_What is expected_.
Which lines run from the one containing "This screenshot has" to the end of the entries below? Reproduce them exactly, both ends included.

_Dataset entries_.

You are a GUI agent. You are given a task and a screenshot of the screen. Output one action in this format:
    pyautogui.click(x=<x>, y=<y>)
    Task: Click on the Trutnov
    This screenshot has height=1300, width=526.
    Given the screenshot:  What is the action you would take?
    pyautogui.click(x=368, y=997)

_Completed task_.
    This screenshot has height=1300, width=526.
    Given the screenshot:  What is the action you would take?
    pyautogui.click(x=368, y=997)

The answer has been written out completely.